The cost of borrowing to fund acquisitions, together with the start-up costs and restructuring expenses associated with some deals ate into the financial performance of UPC, which reported losses of €119.8 million last year. The company has forecast further losses as it aims to grow in 2000.
UPC's shares have tumbled as market confidence in new media stocks has crumbled, investors have lost patience with loss-making growth stories, and analysts have started to fret about the extent to which the company's expansion drive is sapping its financial strength. UPC, which was listed last year in Amsterdam and on Nasdaq, has seen its stock price in the US fall to $37.50 from a high just a few months ago of $79.40.

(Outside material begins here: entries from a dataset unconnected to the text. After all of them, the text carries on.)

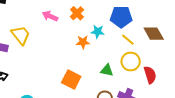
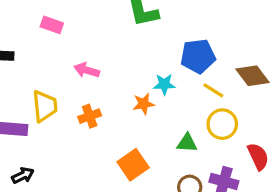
orange cross: (77, 13) -> (90, 116), moved, turned 32
yellow trapezoid: (21, 35) -> (45, 106), turned 40
red semicircle: (150, 75) -> (258, 156), moved
orange square: (71, 79) -> (133, 165), turned 36

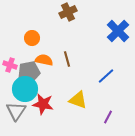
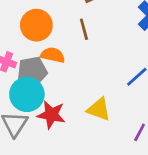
orange circle: (32, 38) -> (36, 25), size x1.5
brown line: (67, 59) -> (84, 29), moved

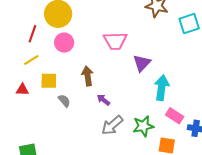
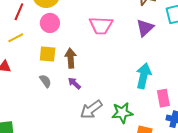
purple triangle: (142, 63) -> (145, 28), moved
yellow square: (49, 81) -> (48, 54), moved
purple arrow: (103, 100) -> (74, 83), moved
pink rectangle: (175, 116) -> (163, 98), moved, turned 42

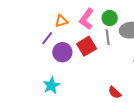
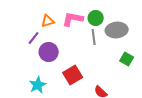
pink L-shape: (87, 19) -> (73, 19), turned 65
red square: (87, 46) -> (73, 75), moved

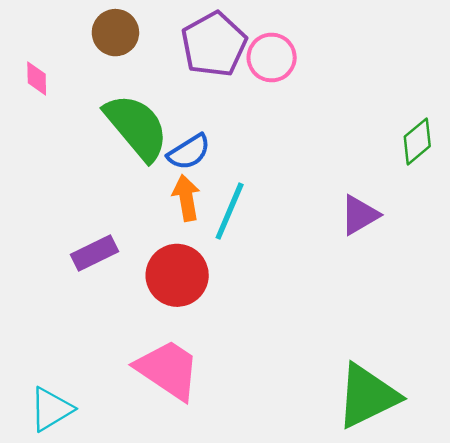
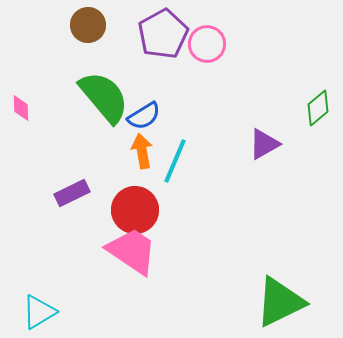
pink diamond: (37, 78) -> (21, 108), moved
purple triangle: (359, 215) -> (264, 144), moved
pink trapezoid: (168, 370) -> (132, 251), moved

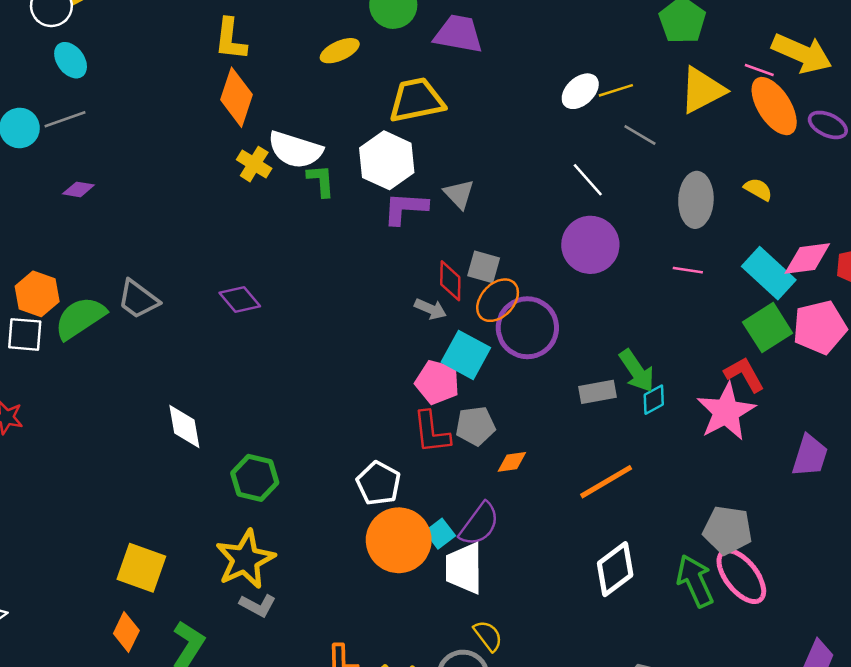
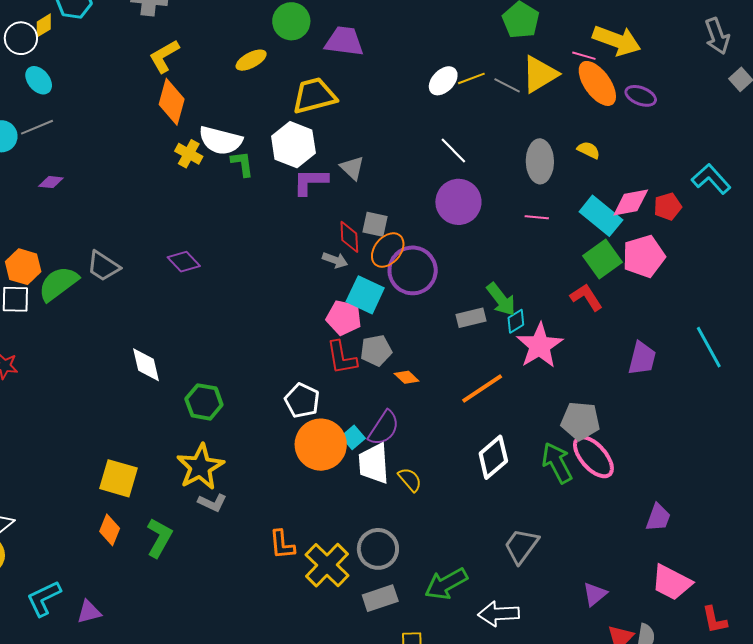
yellow L-shape: (230, 39) -> (164, 56), turned 57
gray line: (640, 135) -> (507, 85), moved
pink star: (726, 412) -> (540, 346), moved
orange diamond: (512, 462) -> (407, 377), turned 55
yellow semicircle: (488, 636) -> (410, 480), moved

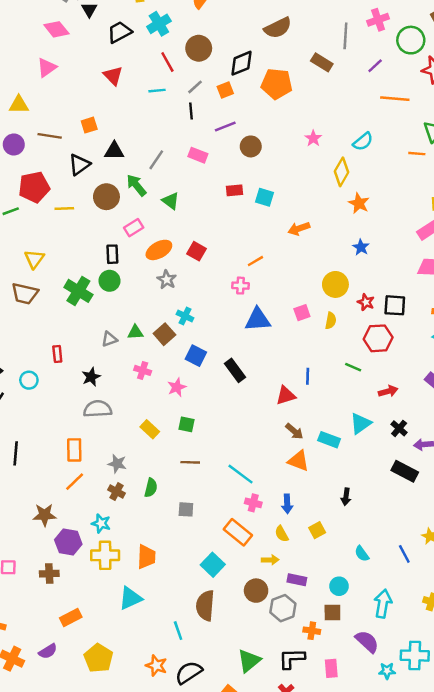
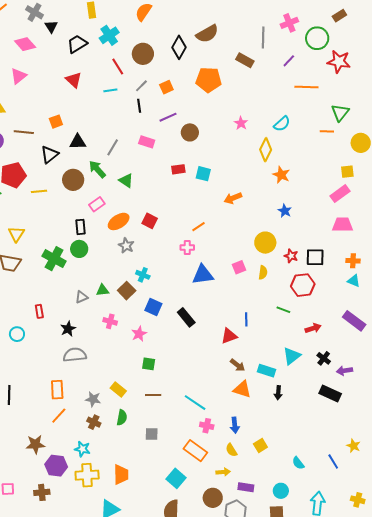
black diamond: (242, 63) -> (179, 47), moved, turned -35
yellow rectangle: (150, 429) -> (118, 389), moved
black arrow: (346, 497) -> (278, 393), moved

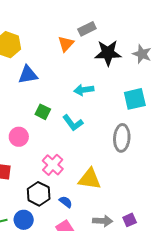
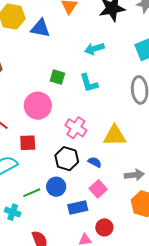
blue triangle: (28, 75) -> (40, 28), moved, turned 30
cyan L-shape: (73, 123) -> (89, 83), turned 30
pink circle: (19, 137) -> (38, 106), size x1.4

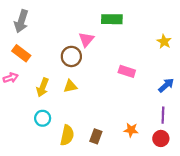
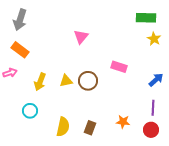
green rectangle: (112, 19) -> (146, 18), moved
brown circle: (71, 56) -> (88, 81), moved
cyan circle: (43, 118) -> (30, 111), moved

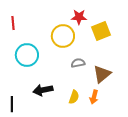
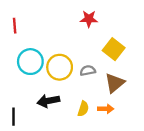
yellow square: (101, 31) -> (114, 49), moved, turned -30
yellow circle: (63, 36) -> (60, 67), moved
orange arrow: (94, 97) -> (106, 109), turned -104

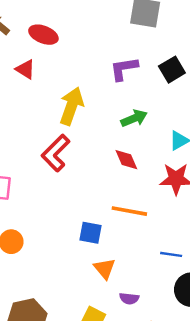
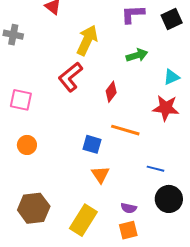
red diamond: (126, 160) -> (111, 92), moved, turned 55
purple semicircle: (129, 298) -> (129, 208), moved

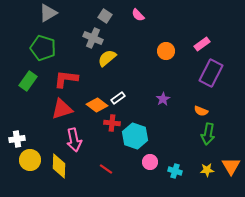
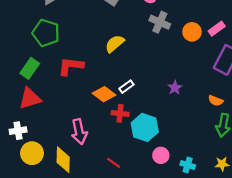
gray cross: (93, 38) -> (160, 22), moved
orange circle: (166, 51) -> (192, 32), moved
red triangle: (62, 109) -> (30, 98), moved

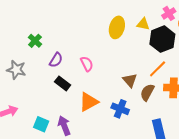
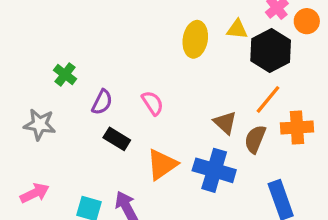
blue cross: (120, 109) -> (214, 170), size x1.4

This has put strains on UPC's most recent deal, the $2.8 billion acquisition of SBS Broadcasting, which has free-to-air television and radio channels stretching from the Netherlands to Hungary. SBS, which is run by Harry Evans Sloan, another US businessman who made his fortune in the European media market, recently agreed to amend the terms of the deal to keep the acquisition on track.
The challenge now for Mr Schneider is financing further acquisitions while maintaining the support of his investors - UPC's main shareholders are Denver-based and Schneider-controlled UnitedGlobalCom as well as Microsoft, which owns a 7 per cent stake.
Mr Schneider says he is confident that investors are looking for "real businesses with real revenues" and points to UPC's several channels of revenue: Priority Telecom, which offers telephony services; Chello, which offers high-speed internet access through its broadband portal; UPC Media, which will include SBS Broadcasting, video-on-demand and UPC TV; and revenue from the growing number of cable TV users.
The funding strategy is a programme of initial public offerings of UPC subsidiaries that will give the businesses new flexibility and further resources. The company is expected to press ahead with an IPO for Chello, and Mr Schneider has indicated that he aims to list Priority Telecom by the end of this year and is working on plans for an IPO of UPC Media.
But the postponement of flotations of Alta Vista, the Internet portal, and Yes Television, the video-on-demand business, and the catastrophic market performance of World Online, the Dutch Internet service provider, underline the difficulties of technology IPOs.
But Mr Schneider's programme of product start-ups and service expansion shows no sign of losing steam. From the third quarter of this year, UPC will launch a digital set-top computing system that will be able to offer consumers video on demand as well as a personal computer function via the television. The company is also determined to extend UPC's penetration of the German market, whether it proves to be through the acquisition of a majority stake in a Deutsche Telekom cable franchise or by buying up local loops.
Even in and around the Hotel du Cap, Mr Schneider has ambitions. UPC has the cable franchise that serves a large stretch of the French Riviera and Mr Schneider suggests that by the time he returns next year, he hopes the company will have cabled up the hotel to enable him to watch the US Masters from his bedroom.
There are many more plans he would like to talk about, but he has to rush off for a meeting with a group of potential partners to discuss producing content for UPC's many platforms. He finishes his coffee, bids a polite farewell and heads off to another set of discussions. Given his aversion to cash, the coffees, presumably, will be put on his bill.